Besim and the British boy exchanged more than 3,000 encrypted messages, after the defendant became radicalized by Islamic State propaganda online, and set up a Twitter account where he quickly amassed a large jihadi following, according to The Guardian. The two were put in contact through a well-known ISIS recruiter and propagandist named Abu Khaled al-Cambodi, who is also an Australian.

After Besim suggested an attack on Anzac Day in one message, the defendant wrote "sounds good" and Besim replied, "Make sure the dogs remember this as well as their fallen 'heroes,'" according to The Guardian. The defendant also suggested that Besim should "break into someone's house and get your first taste of beheading," as well as approving a picture of a knife Besim had acquired to carry out the beheading.
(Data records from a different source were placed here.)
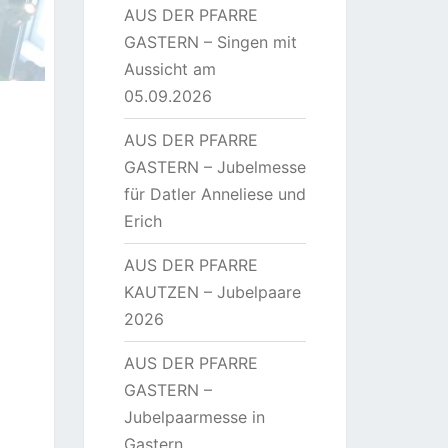
AUS DER PFARRE
GASTERN – Singen mit
Aussicht am
05.09.2026
AUS DER PFARRE
GASTERN – Jubelmesse
für Datler Anneliese und
Erich
AUS DER PFARRE
KAUTZEN – Jubelpaare
2026
AUS DER PFARRE
GASTERN –
Jubelpaarmesse in
Gastern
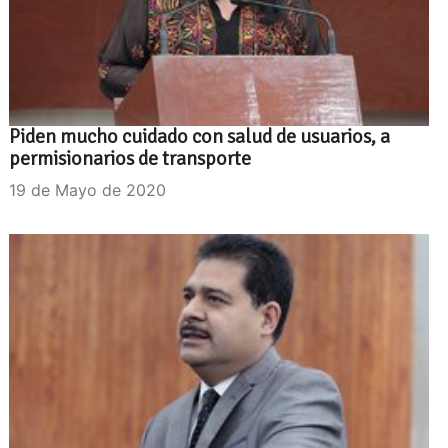
Piden mucho cuidado con salud de usuarios, a
permisionarios de transporte
19 de Mayo de 2020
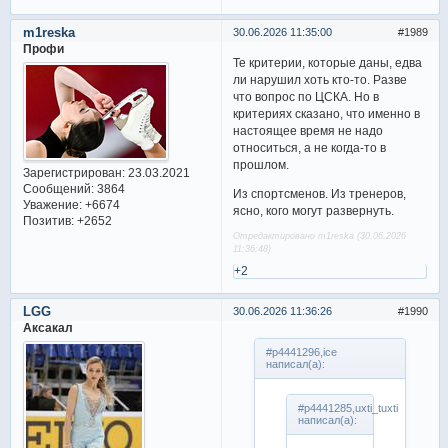
m1reska
30.06.2026 11:35:00
1989
Профи
Те критерии, которые даны, едва
ли нарушил хоть кто-то. Разве
что вопрос по ЦСКА. Но в
критериях сказано, что именно в
настоящее время не надо
относиться, а не когда-то в
прошлом.
Зарегистрирован
: 23.03.2021
Сообщений:
3864
Из спортсменов. Из тренеров,
Уважение:
+6674
ясно, кого могут развернуть.
Позитив:
+2652
Отредактировано m1reska (30.06.2026
11:36:48)
+2
LGG
30.06.2026 11:36:26
1990
Аксакал
#p4441296,ice
написал(а):
#p4441285,uxti_tuxti
написал(а):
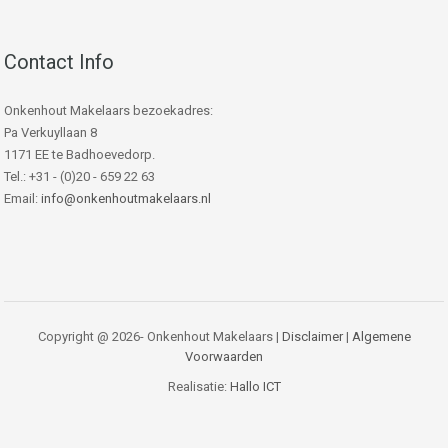
Contact Info
Onkenhout Makelaars bezoekadres:
Pa Verkuyllaan 8
1171 EE te Badhoevedorp.
Tel.: +31 - (0)20 - 659 22 63
Email:
info@onkenhoutmakelaars.nl
Copyright @ 2026- Onkenhout Makelaars |
Disclaimer
|
Algemene
Voorwaarden
Realisatie:
Hallo ICT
During the trial James Pickup QC, the barrister representing the British teenager, argued that the boy had not had a major role in the plot, saying, "It is apparent that [the defendant] provided no more than emotional support, guidance to a limited degree, to someone who was well versed in the preparation of terrorist attacks," Pickup told the judge, "He accepts his crimes were barbaric, immoral and wholly wrong."

The prosecution described him to the court as an individual who was "thoroughly and dangerously radicalized and committed to Isis and the idea of violent jihad, and who was, moreover, wired into the Isis network,", according to ITV news.

The court also heard that while the defendant was in custody, he told a psychiatrist that he "would become notorious" if the crime succeeded. Handing down his judgement, the judge, Mr Justice Saunders, said it was "chilling" that someone so young could have become "so radicalized that he was prepared to carry out this role intending and wishing that people should die."